### Exercise aim
Find the word "sinais" below. Copy each line that has it.
Start of Record set
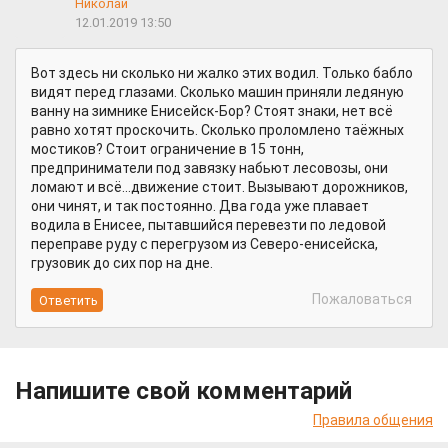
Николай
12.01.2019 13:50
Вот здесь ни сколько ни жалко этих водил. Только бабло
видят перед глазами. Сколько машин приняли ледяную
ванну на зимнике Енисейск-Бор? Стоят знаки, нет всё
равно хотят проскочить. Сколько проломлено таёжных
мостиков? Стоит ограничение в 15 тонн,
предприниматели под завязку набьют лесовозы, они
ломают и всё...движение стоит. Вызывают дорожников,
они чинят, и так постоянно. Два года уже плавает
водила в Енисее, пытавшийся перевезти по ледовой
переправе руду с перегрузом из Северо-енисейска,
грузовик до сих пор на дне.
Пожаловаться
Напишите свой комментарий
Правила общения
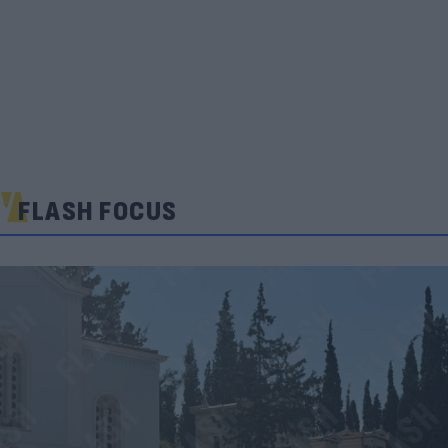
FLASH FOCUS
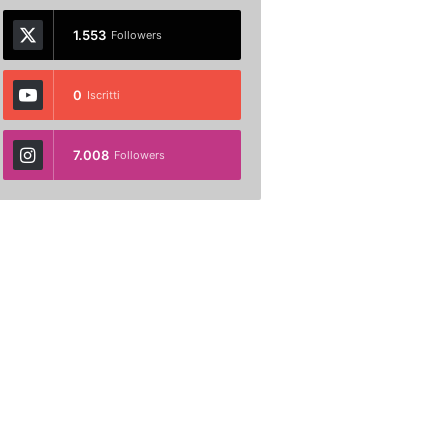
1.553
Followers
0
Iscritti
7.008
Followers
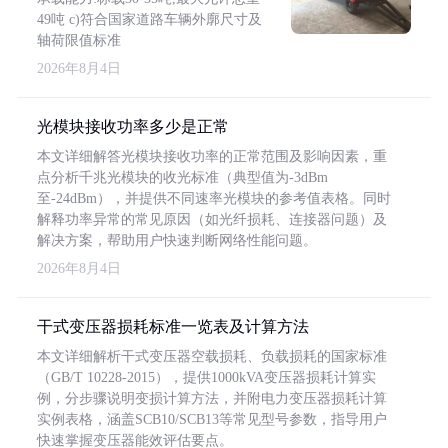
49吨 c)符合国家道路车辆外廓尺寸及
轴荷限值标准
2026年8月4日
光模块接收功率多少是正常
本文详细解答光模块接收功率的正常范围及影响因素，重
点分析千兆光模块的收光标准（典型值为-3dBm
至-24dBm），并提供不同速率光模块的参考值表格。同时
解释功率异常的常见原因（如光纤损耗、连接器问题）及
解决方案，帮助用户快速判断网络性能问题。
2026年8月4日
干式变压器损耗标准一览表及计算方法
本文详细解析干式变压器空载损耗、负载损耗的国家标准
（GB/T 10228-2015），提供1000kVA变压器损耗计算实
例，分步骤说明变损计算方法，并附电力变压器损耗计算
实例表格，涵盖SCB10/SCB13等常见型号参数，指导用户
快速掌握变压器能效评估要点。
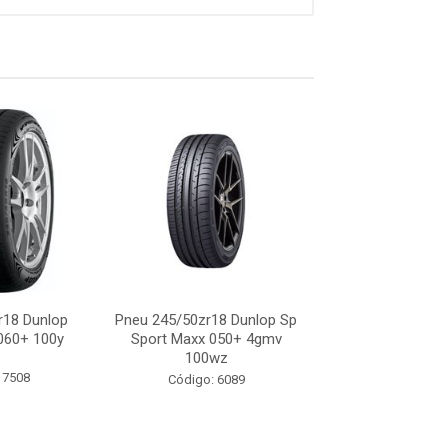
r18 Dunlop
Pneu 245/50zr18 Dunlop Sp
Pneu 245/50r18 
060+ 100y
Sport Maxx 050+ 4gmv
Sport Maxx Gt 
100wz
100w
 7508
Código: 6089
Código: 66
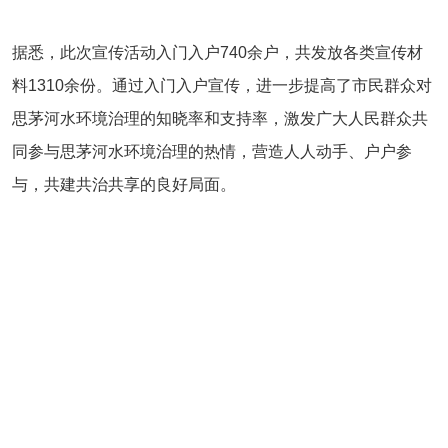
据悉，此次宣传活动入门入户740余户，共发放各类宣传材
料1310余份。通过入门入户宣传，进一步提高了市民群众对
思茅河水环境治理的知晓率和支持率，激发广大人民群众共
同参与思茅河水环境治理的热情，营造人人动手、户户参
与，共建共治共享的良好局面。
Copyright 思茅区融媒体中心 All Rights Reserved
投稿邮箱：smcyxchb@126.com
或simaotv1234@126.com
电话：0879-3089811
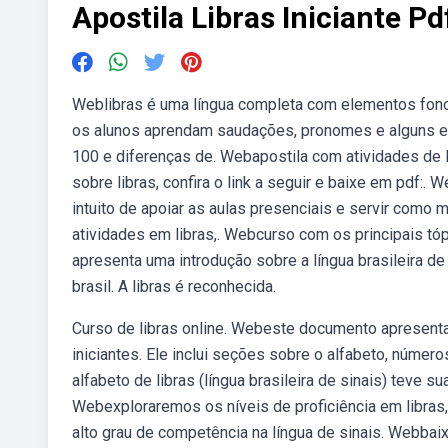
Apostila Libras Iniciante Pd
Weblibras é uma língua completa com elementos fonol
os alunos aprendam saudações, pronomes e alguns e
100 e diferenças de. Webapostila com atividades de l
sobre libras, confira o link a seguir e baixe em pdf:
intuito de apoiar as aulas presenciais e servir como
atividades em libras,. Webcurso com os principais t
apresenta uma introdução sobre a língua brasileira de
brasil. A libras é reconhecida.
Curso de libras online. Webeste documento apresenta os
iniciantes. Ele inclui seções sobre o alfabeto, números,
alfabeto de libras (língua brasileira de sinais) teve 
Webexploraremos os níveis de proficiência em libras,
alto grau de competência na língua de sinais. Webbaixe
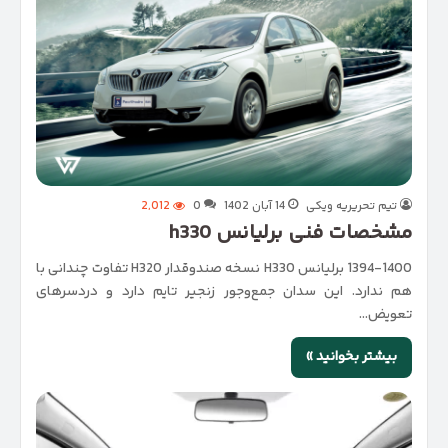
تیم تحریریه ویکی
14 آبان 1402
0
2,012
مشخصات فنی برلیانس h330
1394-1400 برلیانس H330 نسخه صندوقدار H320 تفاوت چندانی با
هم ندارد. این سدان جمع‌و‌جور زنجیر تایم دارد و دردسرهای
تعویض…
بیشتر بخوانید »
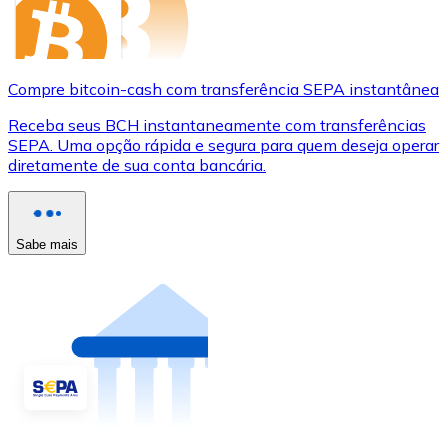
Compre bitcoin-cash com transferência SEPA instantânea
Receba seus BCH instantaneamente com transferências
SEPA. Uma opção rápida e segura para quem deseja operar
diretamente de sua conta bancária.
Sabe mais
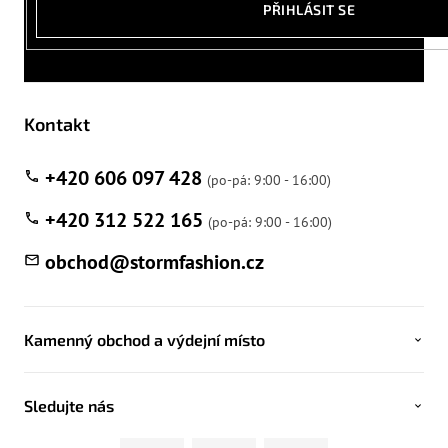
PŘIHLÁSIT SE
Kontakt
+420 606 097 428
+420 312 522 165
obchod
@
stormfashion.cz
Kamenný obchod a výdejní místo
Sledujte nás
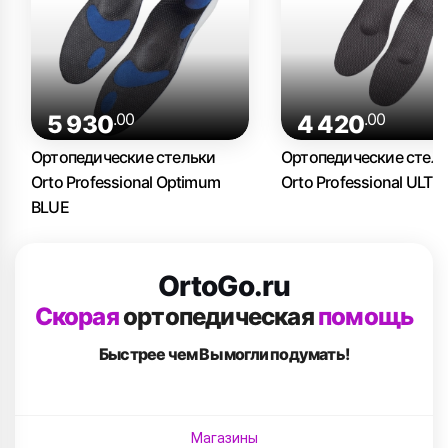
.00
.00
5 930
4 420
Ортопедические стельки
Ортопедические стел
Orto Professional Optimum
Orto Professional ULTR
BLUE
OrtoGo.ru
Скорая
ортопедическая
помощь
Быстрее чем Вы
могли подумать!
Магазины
End of Record set
### Output
alfabeto de libras (língua brasileira de sinais) teve 
alto grau de competência na língua de sinais. Webbaixe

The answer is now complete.